CASTIGLIONE DELLA PESCAIA – Dell’infanzia ho ricordi a sprazzi, qualche ricordo prima di andare alle elementari ma sopratutto ricordi “delle scuole elementari”.
Si diceva che le maestre, per lo più donne, appunto, fossero le seconde mamme.
Tanto era il rispetto e l’amore reciproco da mantenere quel legame per molti, molti anni, anche dopo la scuola primaria. Senza evidenziare chi fossero singolarmente mi piace ricordarne il carattere.
Erano disponibili ed erano vicine/i alle situazioni familiari di ognuno.
Vero è che in quel periodo esistevano alcune discriminazioni che oggi forse non accetteremmo a cuor leggero.
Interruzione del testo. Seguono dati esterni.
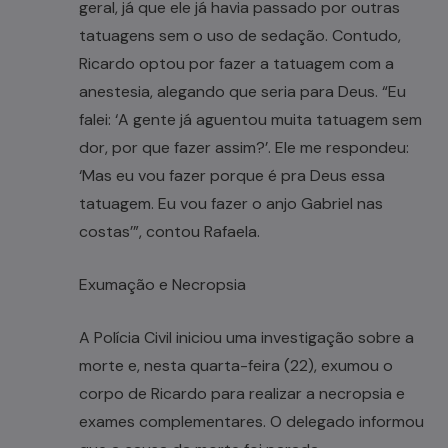
geral, já que ele já havia passado por outras
tatuagens sem o uso de sedação. Contudo,
Ricardo optou por fazer a tatuagem com a
anestesia, alegando que seria para Deus. “Eu
falei: ‘A gente já aguentou muita tatuagem sem
dor, por que fazer assim?’. Ele me respondeu:
‘Mas eu vou fazer porque é pra Deus essa
tatuagem. Eu vou fazer o anjo Gabriel nas
costas’”, contou Rafaela.
Exumação e Necropsia
A Polícia Civil iniciou uma investigação sobre a
morte e, nesta quarta-feira (22), exumou o
corpo de Ricardo para realizar a necropsia e
exames complementares. O delegado informou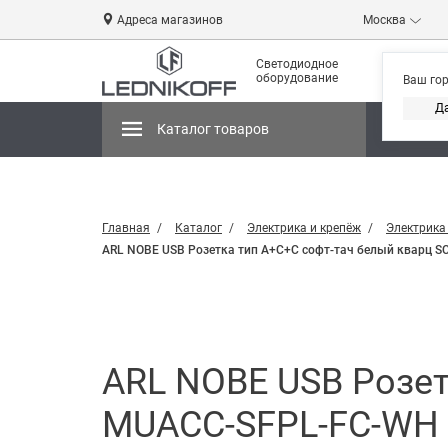
Адреса магазинов
Москва
Светодиодное
оборудование
Ваш го
Д
Каталог товаров
Магази
Главная
Каталог
Электрика и крепёж
Электрика
ARL NOBE USB Розетка тип А+С+С софт-тач белый кварц SCT
ARL NOBE USB Розет
MUACC-SFPL-FC-WH (65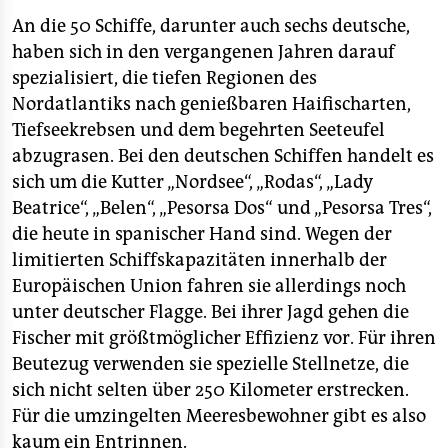
epaper login
An die 50 Schiffe, darunter auch sechs deutsche,
haben sich in den vergangenen Jahren darauf
spezialisiert, die tiefen Regionen des
Nordatlantiks nach genießbaren Haifischarten,
Tiefseekrebsen und dem begehrten Seeteufel
abzugrasen. Bei den deutschen Schiffen handelt es
sich um die Kutter „Nordsee“, „Rodas“, „Lady
Beatrice“, „Belen“, „Pesorsa Dos“ und „Pesorsa Tres“,
die heute in spanischer Hand sind. Wegen der
limitierten Schiffskapazitäten innerhalb der
Europäischen Union fahren sie allerdings noch
unter deutscher Flagge. Bei ihrer Jagd gehen die
Fischer mit größtmöglicher Effizienz vor. Für ihren
Beutezug verwenden sie spezielle Stellnetze, die
sich nicht selten über 250 Kilometer erstrecken.
Für die umzingelten Meeresbewohner gibt es also
kaum ein Entrinnen.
Infatti c’era una classe “speciale” per i più irrequieti anche se in realtà eravamo tutti “speciali”.
In quel periodo forse non esisteva, o non doveva esistere, per pregiudizi od altro “l’integrazione” tra diverse personalità, anzi era “lo stato” a decretarne la separazione.
Noi ragazzi non lo sapevamo e quindi continuavamo a giocare con i ragazzi speciali che l’ottusità di quel tempo teneva in disparte.
C’era la paura del contagio e questa prevaleva sul buon senso. A nulla servivano le proteste dei genitori di quei bambini che, a dispetto dei pregiudizi, sarebbero cresciuti e finalmente avrebbero liberamente rivelato le loro qualità.
Sono stato sempre molto sensibile, almeno così mi dicevano, e pertanto questa discriminazione mi faceva soffrire. Non capivo perché bambini di età diverse dovessero andare in aula tutti insieme anziché frequentare la classe corrispondente all’età anagrafica. Nessuno è mai stato in grado di farmelo capire.
Addirittura non se ne doveva parlare, ed io continuavo a non capire perché quel coetaneo con cui giocavo dopo la scuola non potesse stare in classe insieme a me e agli altri suoi amici.
Oggi a pensarci bene mi viene da dire che non siamo molto diversi. Cambiano i musicanti ma la musica è la stessa.
Come dire “la storia pur non essendo mai uguale a se stessa si ripete all’infinito” relegando alcuni in classi speciali.